Where To Find Custom Fields in the WordPress Dashboard
Since custom fields allow such flexible and expansive usage, they are hidden by default in the latest versions of WordPress:
But they are easy to access:
- On the post or page editor screen, click on "Screen Options"
- Check the box for "Custom Fields" to enable them
- Scroll down to view and manage custom fields data
This will reveal the custom fields metadata box for a post or page, where you can create new fields or edit existing ones.
Examples and Use Cases for Leveraging Custom Fields
Let‘s explore some real-world examples that demonstrate innovative ways to utilize custom fields in WordPress:
Storing Ratings and Reviews
Review sites like Consumer Reports could use a product_rating
custom field to store star ratings or scores for products and services reviewed. Displaying these ratings is as simple as calling the custom field value in templates.
Sites like Goodreads could also use custom fields like user_rating
and number_of_reviews
when displaying book data across their platform.
Linking Related Content
Online magazines often link related articles under a "You May Also Like…" or "Related Posts" section. Custom fields provide an easy way to connect this content.
For example, an article_type
field could be created to categorize content under genres like News, Politics, Business, Tech. Then these custom values can be used to display related posts programmatically.
Advanced usages could even build graph-style relationships between content using custom fields metadata.

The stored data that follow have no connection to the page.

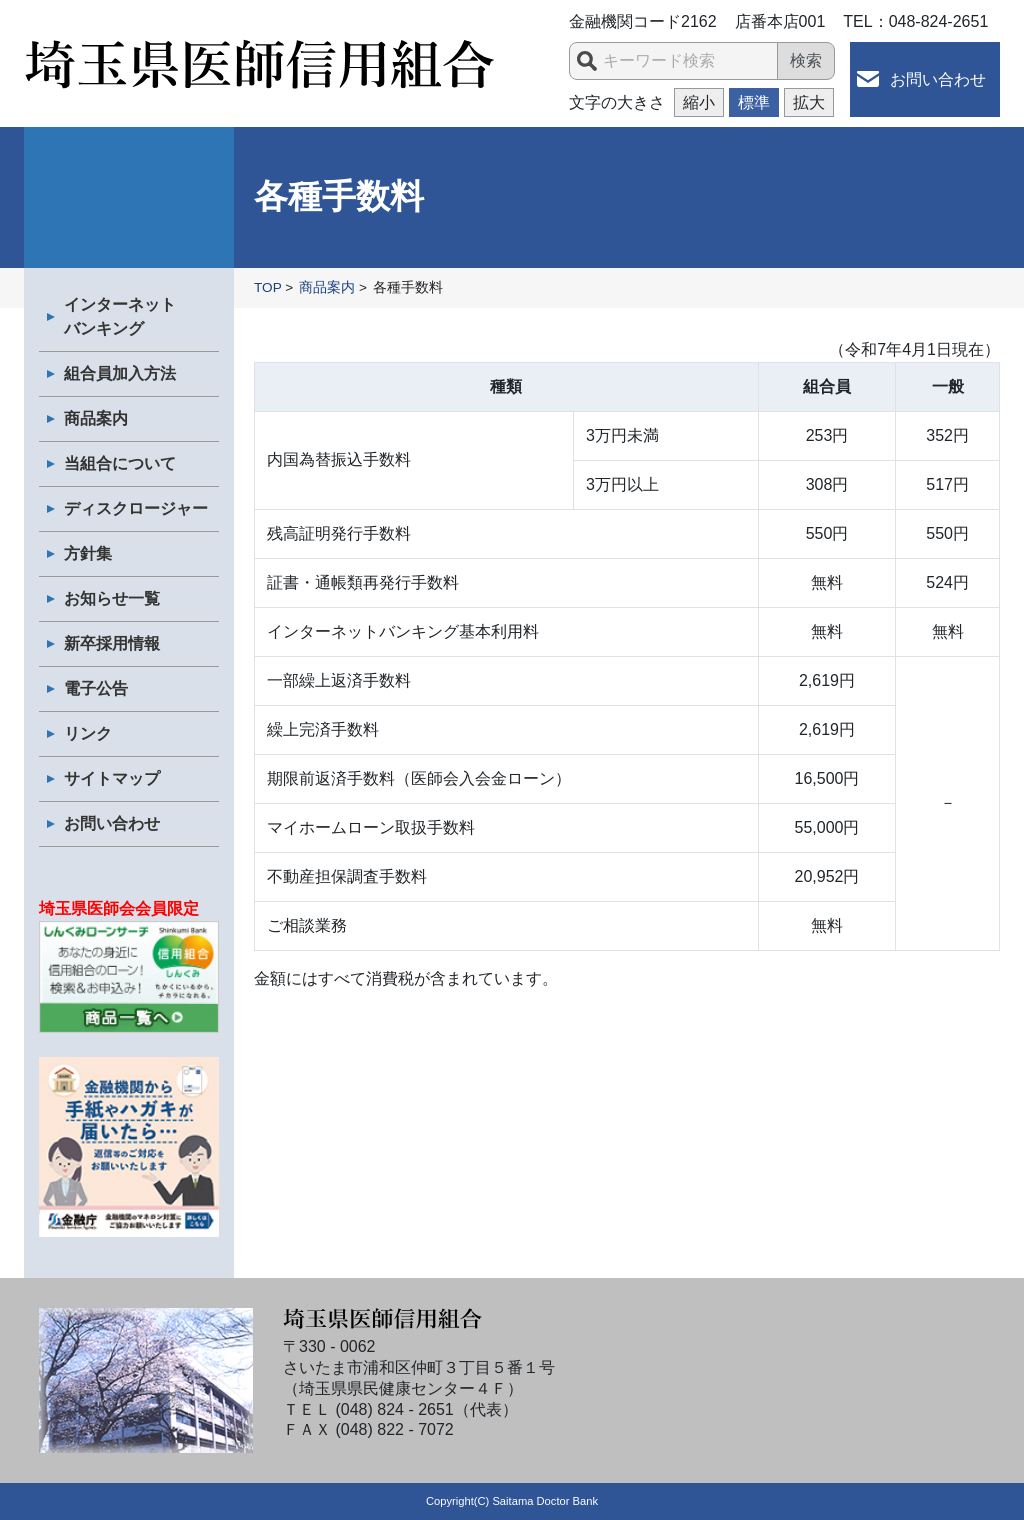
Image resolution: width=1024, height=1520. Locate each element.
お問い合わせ (938, 79)
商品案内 (96, 418)
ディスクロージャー (136, 508)
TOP (267, 287)
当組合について (120, 463)
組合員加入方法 (120, 373)
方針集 (88, 553)
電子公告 (96, 688)
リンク (88, 733)
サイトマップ (112, 778)
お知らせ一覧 (112, 598)
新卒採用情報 (112, 643)
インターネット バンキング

Enhancing Author Profile Pages
Many news and magazine sites include author bios and contact info for their writers. By using custom fields like user_bio
, user_contact
, user_links
, etc. these details can be added to user records in WordPress and output on author profile pages.
No need to clutter actual posts and articles with this author metadata!
Building Advanced Custom Forms
Plugins like Advanced Custom Fields (ACF) leverage custom fields to create highly flexible, customizable forms and data structures beyond standard WordPress posts.
For example, real estate sites use ACF to build detailed property listing forms with fields for home specs, price history, neighborhood data, and more – all stored as custom fields.
The use cases are endless! Anywhere you need to store structured data beyond the standard WordPress post data model, custom fields come in handy.
Expert Tips on Leveraging Custom Fields in WordPress
Here are some best practices and expert tips when working with custom fields:
- Use lowercase/underscores for custom field names – Like
post_summary
rather thanPost Summary
- Be consistent with naming conventions across sites
- Make names self-explanatory – Choose semantic, clear names like
author_bio
- Optimize length – Try keeping names under 30 characters
- Categorize with prefixes –
wp_
for WordPress defaults,pt_
for custom post types
Following conventions like these will ensure your implementation remains clean and maintainable.
For even more advanced usage, development frameworks like Sage by Roots leverage custom fields to build highly customizable, headless WordPress solutions.
I hope this guide gives you ideas and examples of how to tap into the power of custom fields in WordPress. They are a versatile way to store structured data related to any type of WordPress content or user data. The possibilities are endless!
Let me know in the comments if you have any other tips or tricks for working with custom fields in WordPress.